__Work order__
Write every entry out again with no changes, and leave the images behind.
### Exercise input ###
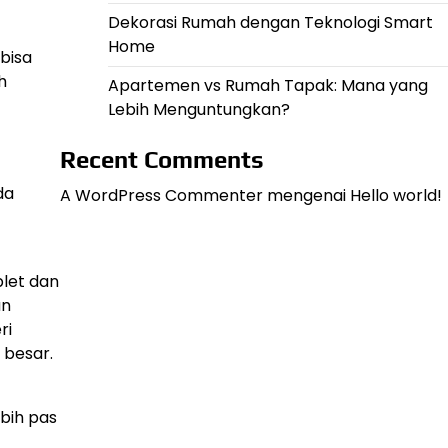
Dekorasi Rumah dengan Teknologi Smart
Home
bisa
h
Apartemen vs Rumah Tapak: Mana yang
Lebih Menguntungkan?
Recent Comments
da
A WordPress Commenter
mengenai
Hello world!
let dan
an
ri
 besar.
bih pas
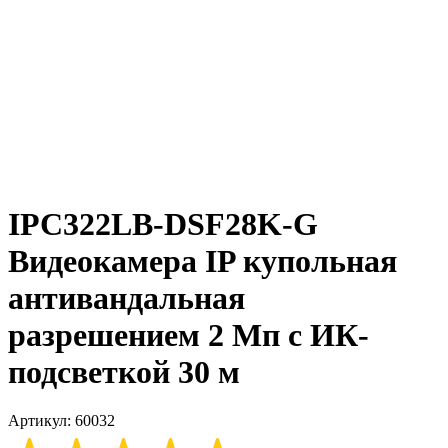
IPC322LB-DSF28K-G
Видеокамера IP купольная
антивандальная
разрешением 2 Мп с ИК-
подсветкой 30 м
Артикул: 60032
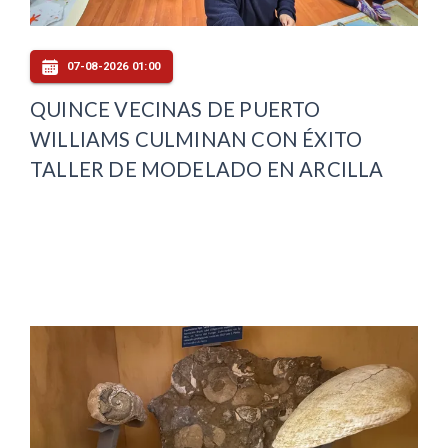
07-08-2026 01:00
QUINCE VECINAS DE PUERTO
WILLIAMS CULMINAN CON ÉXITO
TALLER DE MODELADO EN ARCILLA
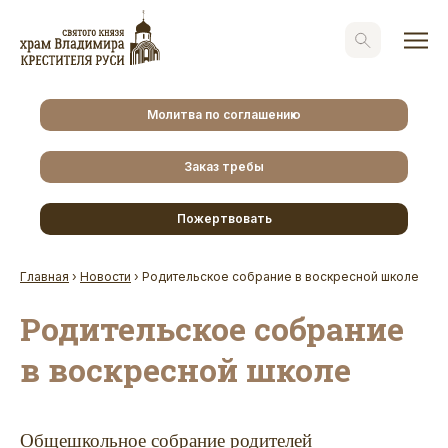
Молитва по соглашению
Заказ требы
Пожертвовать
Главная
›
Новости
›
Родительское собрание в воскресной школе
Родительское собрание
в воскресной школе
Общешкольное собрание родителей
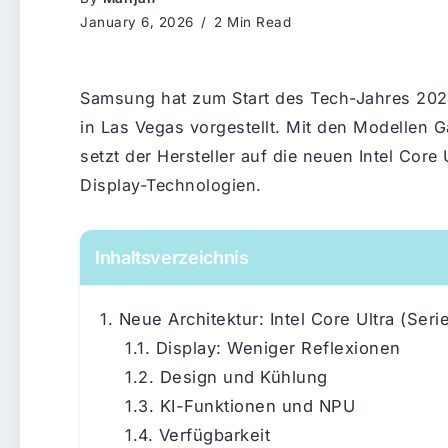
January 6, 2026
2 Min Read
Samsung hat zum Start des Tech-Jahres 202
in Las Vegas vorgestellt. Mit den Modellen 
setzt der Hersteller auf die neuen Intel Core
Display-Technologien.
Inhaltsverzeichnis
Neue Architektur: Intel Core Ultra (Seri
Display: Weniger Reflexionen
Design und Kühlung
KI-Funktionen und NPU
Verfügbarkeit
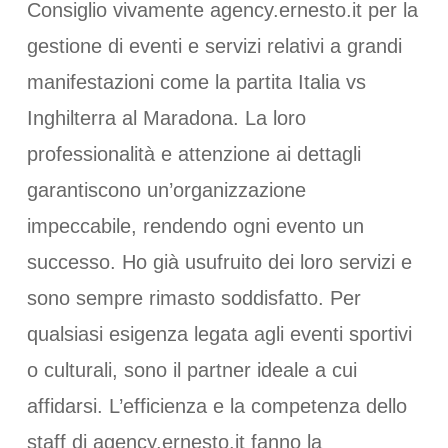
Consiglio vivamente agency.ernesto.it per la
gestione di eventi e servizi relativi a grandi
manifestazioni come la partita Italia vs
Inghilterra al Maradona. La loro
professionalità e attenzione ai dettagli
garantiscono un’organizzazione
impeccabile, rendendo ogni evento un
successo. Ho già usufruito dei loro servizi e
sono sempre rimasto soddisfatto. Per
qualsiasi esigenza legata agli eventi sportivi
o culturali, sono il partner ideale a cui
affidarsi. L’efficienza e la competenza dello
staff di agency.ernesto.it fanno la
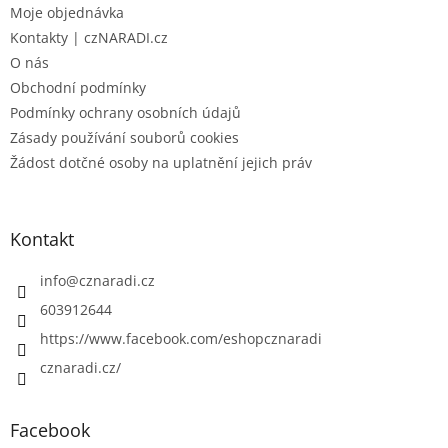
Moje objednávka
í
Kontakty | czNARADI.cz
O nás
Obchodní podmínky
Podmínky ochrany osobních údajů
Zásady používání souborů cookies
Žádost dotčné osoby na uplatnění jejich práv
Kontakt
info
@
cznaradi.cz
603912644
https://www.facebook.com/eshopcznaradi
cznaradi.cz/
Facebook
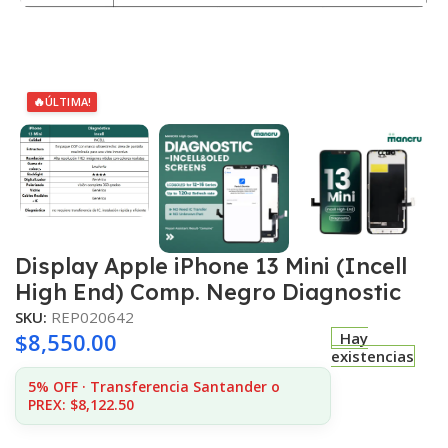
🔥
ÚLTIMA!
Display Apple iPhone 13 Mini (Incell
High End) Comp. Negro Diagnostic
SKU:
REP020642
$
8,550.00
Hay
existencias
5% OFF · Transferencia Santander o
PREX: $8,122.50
###
__Task response__
Dekorasi Rumah dengan Teknologi Smart
Home
bisa
h
Apartemen vs Rumah Tapak: Mana yang
Lebih Menguntungkan?
Recent Comments
da
A WordPress Commenter
mengenai
Hello world!
let dan
an
ri
 besar.
bih pas
IPC322LB-DSF28K-G
Видеокамера IP купольная
антивандальная
разрешением 2 Мп с ИК-
подсветкой 30 м
Артикул: 60032
07-08-2026 01:00
QUINCE VECINAS DE PUERTO
WILLIAMS CULMINAN CON ÉXITO
TALLER DE MODELADO EN ARCILLA
Молитва по соглашению
Заказ требы
Пожертвовать
Главная
›
Новости
›
Родительское собрание в воскресной школе
Родительское собрание
в воскресной школе
Общешкольное собрание родителей
January 6, 2026
2 Min Read
Samsung hat zum Start des Tech-Jahres 202
in Las Vegas vorgestellt. Mit den Modellen 
setzt der Hersteller auf die neuen Intel Core
Display-Technologien.
Inhaltsverzeichnis
Neue Architektur: Intel Core Ultra (Seri
Display: Weniger Reflexionen
Design und Kühlung
KI-Funktionen und NPU
Verfügbarkeit
Consiglio vivamente agency.ernesto.it per la
gestione di eventi e servizi relativi a grandi
manifestazioni come la partita Italia vs
Inghilterra al Maradona. La loro
professionalità e attenzione ai dettagli
garantiscono un’organizzazione
impeccabile, rendendo ogni evento un
successo. Ho già usufruito dei loro servizi e
sono sempre rimasto soddisfatto. Per
qualsiasi esigenza legata agli eventi sportivi
o culturali, sono il partner ideale a cui
affidarsi. L’efficienza e la competenza dello
staff di agency.ernesto.it fanno la
Moje objednávka
í
Kontakty | czNARADI.cz
O nás
Obchodní podmínky
Podmínky ochrany osobních údajů
Zásady používání souborů cookies
Žádost dotčné osoby na uplatnění jejich práv
Kontakt
info
@
cznaradi.cz
603912644
https://www.facebook.com/eshopcznaradi
cznaradi.cz/
Facebook
🔥
ÚLTIMA!
Display Apple iPhone 13 Mini (Incell
High End) Comp. Negro Diagnostic
SKU:
REP020642
$
8,550.00
Hay
existencias
5% OFF · Transferencia Santander o
PREX: $8,122.50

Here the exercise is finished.